Then 5 µL of each cDNA glycerol stock in a 96-well microtiter plate
was transferred by a Tango (Robbons Scientific) robot to each well of a
96-well Beckman block, containing 1 mL of Terrific Broth (Difco) with
the appropriate antibiotic. Blocks were incubated at 37°C for 24 h
with agitation at 295 rpm. Cells were pelleted and processed as
described previously (Marra et al. 1999a ), using a
high-throughput 96-well microwave protocol.
DNA Sequencing
DNA was sequenced using BigDye terminator chemistry (ABI).
Sequencing reactions were run on either ABI 377 fluorescent sequencers
or ABI 3700 capillary sequencers. DNA electrophoretograms (traces) were
evaluated using the computer programs GelMinder and EST_OTTO. All data
passing preliminary evaluation were sent to the EST Computer Analysis
Group at Washington University.
Processing and Annotation
Raw sequence data from the ABI 3700 were automatically processed to
(1) generate basecalls and per base quality values; (2) determine
high-quality start and stop positions; (3) trim flanking vector
sequences; (4) mask repetitive elements; and (5) remove vector, E.
coli, rRNA, and/or mitochondrial contamination. The resulting
high-quality, trimmed sequences were then annotated with similarity
information and library details, and then submitted to dbEST/GenBank.
The methods have been previously described (Hillier et al. 1996 ) with
the following modifications. Vector sequences were trimmed using the
programs WEP (W. Gish, unpubl.) and BLASTN2 (W. Gish, unpubl.), in
which S (score) = 133, S2 (minimum reported
score) = 133, M (match) = 5, N
(mismatch) = 11, W (word size) = 7, R (gap
extension penalty) = 11, Q (gap initiation penalty) = 11,
and E2 (minimal reported e-value) = 0.5. WEP also
served to identify incorrect adaptor sequences. Repetitive elements
were identified and masked using blastx_and_mask (G. Miklem, unpubl.),
which uses BLASTX (S = 50) to compare with a database of
T. gondii repeat elements (GenBank accession nos. M57916,
M57917, M57918, M57919, X60240, X60241, X60242, and X75429) translated
in all six frames. Because no specific repeat element database was
available for N. caninum, S. neurona, or E.

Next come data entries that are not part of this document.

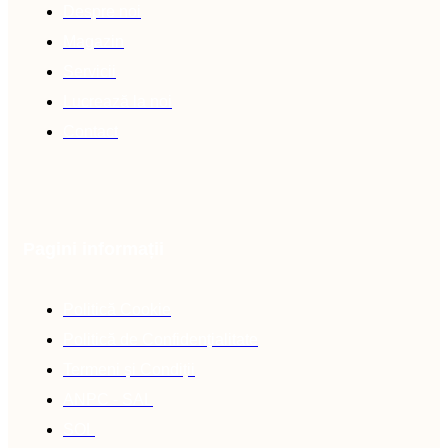
Despre noi
Magazin
Servicii
Lucrează la noi
Contact
Pagini informații
Politică Cookie
Politică de Confidențialitate
Termeni și Condiții
ANPC - SAL
SOL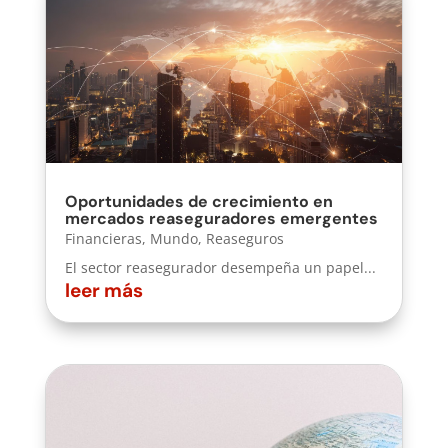
Oportunidades de crecimiento en
mercados reaseguradores emergentes
Financieras
,
Mundo
,
Reaseguros
El sector reasegurador desempeña un papel...
leer más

tenella, the T. gondii repeat database was used for
screening. No sequences were found to match this repeat database at the
significance level stated above. P. falciparum was not
screened for repeat sequences. The programs TANDEM and INVERTED (R.
Durbin, unpubl.) were used to mask local tandem and inverted repeats,
and DUST (R. Tatusov and D. Lipman, unpubl.) was used to mask low
entropy sequence in T. gondii, E. tenella, N.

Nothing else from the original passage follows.